8-K 1 form8k060309.htm FORM 8-K DATED JUNE 3, 2009





UNITED STATES
SECURITIES AND EXCHANGE COMMISSION

WASHINGTON, D.C. 20549

FORM 8-K

CURRENT REPORT

PURSUANT TO SECTION 13 OR 15 (d) OF THE
SECURITIES EXCHANGE ACT OF 1934

Date of Report (Date of earliest event reported): June 2, 2009


Commission file number 0-7843

4Kids Entertainment, Inc.
(Exact name of Registrant as specified in its charter)

New York
(State or other jurisdiction of
incorporation or organization)
13-2691380
(I.R.S. Employer
Identification No.)

1414 Avenue of the Americas
New York, New York 10019
(212) 758-7666

(Address, including zip code, and telephone number, including area code,
of Registrant’s principal executive offices)

 

Check the appropriate box below if the Form 8-K filing is intended to simultaneously satisfy the filing obligation of the registrant under any of the following provisions:

 


¨ Written communications pursuant to Rule 425 under the Securities Act (17 CFR 230.425)
 
¨ Soliciting material pursuant to Rule 14a-12 under the Exchange Act (17 CFR 240.14a-12)
 
¨ Pre-commencement communications pursuant to Rule 14d-2(b) under the Exchange Act (17 CFR 240.14d-2(b))
 
¨ Pre-commencement communications pursuant to Rule 13e-4(c) under the Exchange Act (17 CFR 240.13e-4(c))
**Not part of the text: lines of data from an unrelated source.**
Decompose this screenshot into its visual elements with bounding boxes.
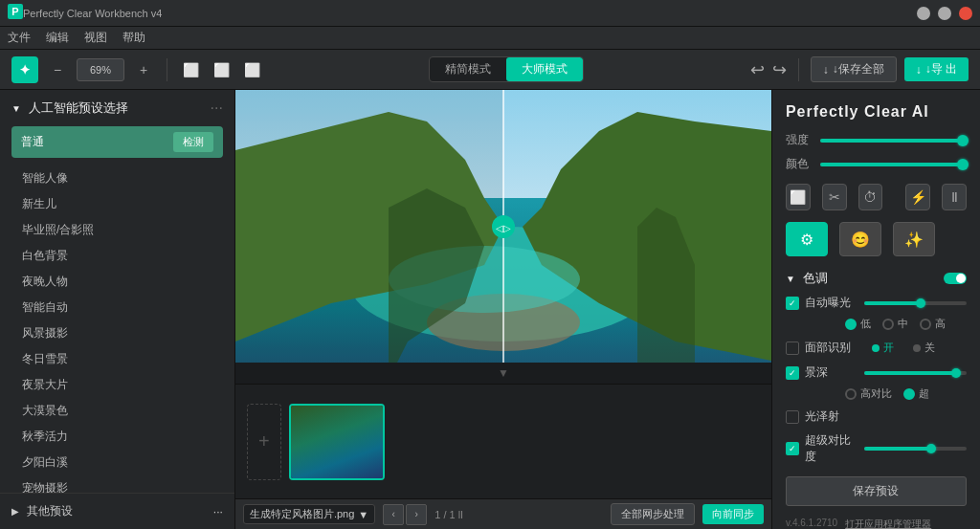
scene-checkbox[interactable]: ✓ — [786, 366, 799, 380]
face-detect-checkbox[interactable] — [786, 342, 799, 355]
radio-high-contrast[interactable]: 高对比 — [845, 386, 892, 401]
face-icon[interactable]: 😊 — [839, 222, 881, 256]
undo-button[interactable]: ↩ — [750, 59, 765, 80]
other-presets-chevron-icon: ▶ — [11, 506, 19, 517]
filmstrip-add-button[interactable]: + — [247, 404, 281, 480]
presets-more-icon[interactable]: ··· — [211, 99, 223, 117]
scene-label: 景深 — [805, 364, 858, 381]
page-current: 1 — [434, 509, 440, 520]
compare-button[interactable]: ⬜ — [210, 58, 233, 81]
contrast-thumb[interactable] — [926, 444, 936, 453]
contrast-checkbox[interactable]: ✓ — [786, 442, 799, 455]
simple-mode-button[interactable]: 精简模式 — [430, 57, 506, 81]
preset-item-11[interactable]: 夕阳白溪 — [0, 450, 234, 475]
separator-1 — [167, 58, 167, 81]
page-info: 1 / 1 ll — [434, 509, 462, 520]
maximize-button[interactable]: □ — [938, 7, 951, 20]
auto-exposure-checkbox[interactable]: ✓ — [786, 297, 799, 310]
filmstrip-thumb-0[interactable] — [289, 404, 385, 480]
batch-process-button[interactable]: 全部网步处理 — [611, 503, 695, 525]
color-thumb[interactable] — [957, 159, 969, 170]
filename-display: 生成特定风格图片.png ▼ — [243, 504, 375, 524]
strength-slider[interactable] — [820, 139, 967, 143]
light-ray-checkbox[interactable] — [786, 410, 799, 424]
preset-item-9[interactable]: 大漠景色 — [0, 398, 234, 424]
redo-button[interactable]: ↪ — [772, 59, 787, 80]
radio-super[interactable]: 超 — [903, 386, 929, 401]
radio-low-dot — [845, 319, 857, 330]
plus-icon: + — [258, 430, 270, 452]
detect-button[interactable]: 检测 — [173, 132, 213, 152]
file-type-chevron-icon[interactable]: ▼ — [358, 509, 368, 520]
other-presets-label: 其他预设 — [27, 503, 73, 519]
auto-exposure-slider[interactable] — [864, 301, 967, 305]
master-mode-button[interactable]: 大师模式 — [506, 57, 583, 81]
other-presets-more-icon[interactable]: ··· — [213, 505, 223, 518]
next-file-button[interactable]: › — [406, 504, 427, 525]
tool-icon-3[interactable]: ⏱ — [858, 184, 883, 210]
app-manager-link[interactable]: 打开应用程序管理器 — [845, 518, 931, 529]
page-separator: / — [443, 509, 446, 520]
menu-edit[interactable]: 编辑 — [46, 30, 69, 46]
auto-exposure-thumb[interactable] — [916, 298, 925, 308]
face-detect-row: 面部识别 开 关 — [772, 335, 980, 361]
left-sidebar: ▼ 人工智能预设选择 ··· 普通 检测 智能人像 新生儿 毕业照/合影照 白色… — [0, 90, 235, 529]
panel-title: Perfectly Clear AI — [772, 90, 980, 128]
close-button[interactable]: ✕ — [959, 7, 972, 20]
preset-item-7[interactable]: 冬日雪景 — [0, 346, 234, 372]
minimize-button[interactable]: ─ — [917, 7, 930, 20]
version-info: v.4.6.1.2710 打开应用程序管理器 — [772, 514, 980, 529]
preset-item-8[interactable]: 夜景大片 — [0, 372, 234, 398]
strength-thumb[interactable] — [957, 135, 969, 146]
zoom-in-button[interactable]: + — [132, 58, 155, 81]
tool-icon-4[interactable]: ⚡ — [905, 184, 930, 210]
menu-help[interactable]: 帮助 — [122, 30, 145, 46]
exposure-radio-row: 低 中 高 — [772, 315, 980, 335]
radio-mid[interactable]: 中 — [882, 317, 908, 331]
preset-item-2[interactable]: 毕业照/合影照 — [0, 217, 234, 243]
navigation-buttons: ‹ › — [383, 504, 427, 525]
adjustments-icon[interactable]: ⚙ — [786, 222, 828, 256]
tool-icon-5[interactable]: Ⅱ — [942, 184, 967, 210]
menu-file[interactable]: 文件 — [8, 30, 31, 46]
face-off-label: 关 — [924, 341, 935, 355]
preset-item-10[interactable]: 秋季活力 — [0, 424, 234, 450]
titlebar: P Perfectly Clear Workbench v4 ─ □ ✕ — [0, 0, 980, 27]
color-slider[interactable] — [820, 163, 967, 166]
export-button[interactable]: ↓ ↓导 出 — [904, 57, 969, 81]
color-section-toggle[interactable] — [944, 273, 967, 284]
preset-item-0[interactable]: 智能人像 — [0, 165, 234, 191]
sync-button[interactable]: 向前同步 — [702, 504, 764, 524]
radio-low-label: 低 — [860, 317, 871, 331]
radio-high[interactable]: 高 — [920, 317, 946, 331]
face-off-toggle[interactable]: 关 — [905, 339, 943, 357]
color-label: 颜色 — [786, 156, 820, 172]
scene-slider[interactable] — [864, 371, 967, 375]
crop-tool-button[interactable]: ⬜ — [179, 58, 202, 81]
save-all-button[interactable]: ↓ ↓保存全部 — [811, 56, 897, 82]
face-on-toggle[interactable]: 开 — [864, 339, 902, 357]
zoom-out-button[interactable]: − — [46, 58, 69, 81]
menu-view[interactable]: 视图 — [84, 30, 107, 46]
tool-icon-2[interactable]: ✂ — [822, 184, 847, 210]
contrast-slider[interactable] — [864, 447, 967, 451]
effects-icon[interactable]: ✨ — [893, 222, 935, 256]
save-all-icon: ↓ — [823, 63, 829, 77]
prev-file-button[interactable]: ‹ — [383, 504, 404, 525]
export-icon: ↓ — [916, 63, 922, 77]
mode-toggle: 精简模式 大师模式 — [429, 56, 584, 82]
save-preset-button[interactable]: 保存预设 — [786, 476, 967, 506]
other-presets[interactable]: ▶ 其他预设 ··· — [0, 493, 234, 529]
preset-item-12[interactable]: 宠物摄影 — [0, 475, 234, 493]
strength-row: 强度 — [772, 128, 980, 152]
preset-item-1[interactable]: 新生儿 — [0, 191, 234, 217]
split-button[interactable]: ⬜ — [240, 58, 263, 81]
preset-item-5[interactable]: 智能自动 — [0, 295, 234, 320]
scene-thumb[interactable] — [951, 368, 961, 378]
svg-text:◁▷: ◁▷ — [496, 223, 511, 233]
tool-icon-1[interactable]: ⬜ — [786, 184, 811, 210]
preset-item-6[interactable]: 风景摄影 — [0, 320, 234, 346]
radio-low[interactable]: 低 — [845, 317, 871, 331]
preset-item-4[interactable]: 夜晚人物 — [0, 269, 234, 295]
preset-item-3[interactable]: 白色背景 — [0, 243, 234, 269]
Item 8.01     Other Events.

On June 2, 2009, 4Kids Entertainment, Inc. (the“Company”), received written notice from NYSE Regulation, Inc. (“NYSE Regulation”) that the Company is in compliance with the revised continued listing standards of the New York Stock Exchange (the “NYSE”).

 

The NYSE received approval from the Securities and Exchange Commission for a pilot program effective retroactively to May 12, 2009, to amend its listing criteria through October 31, 2009. The NYSE anticipates making a subsequent rule filing prior to October 31, 2009 to make the revised listing standards permanent. Under the revised listing standards, a NYSE listed company that originally qualified to list under the “earnings test” such as 4Kids will be considered to be not in compliance with the NYSE’s continued listing standards if its average global market capitalization over a consecutive 30 day trading period is less than $50 million, and at the same time, its stockholders’ equity is less than $50 million. Prior to the amendment, these market capitalization and stockholders’ equity thresholds had each been $75 million.

 

4Kids had previously announced on April 14, 2009 that it was not in compliance with the NYSE’s continued listing standards with respect to global market capitalization and stockholders’ equity as a result of 4Kids’ stockholders’ equity at the end of the first quarter 2009 being equal to $74.99 million, or approximately $10,000 below the minimum NYSE stockholders’ equity requirement in effect at that time. Due to the reduction of the stockholders’ equity requirement to $50 million or more, 4Kids is deemed to be back in compliance with the NYSE’s stockholders’ equity requirement.

 

The NYSE has also informed 4Kids that if 4Kids does not meet the continued listing standards within 12 months of the date 4Kids was deemed in compliance, 4Kids would receive a formal notification letter from NYSE Regulation. The staff of NYSE Regulation would then examine the relationship between the two incidents of falling below continued listing standards and reevaluate 4Kids’ method of financial recovery from the first incident. The staff of NYSE Regulation would at that point take such action it believes to be appropriate, which, depending upon the circumstances could include truncating the procedures that would otherwise be applicable, or immediately initiating suspension and delisting procedures.

 

Item 9.01 Financial Statements, Pro Forma Financial Information and Exhibits.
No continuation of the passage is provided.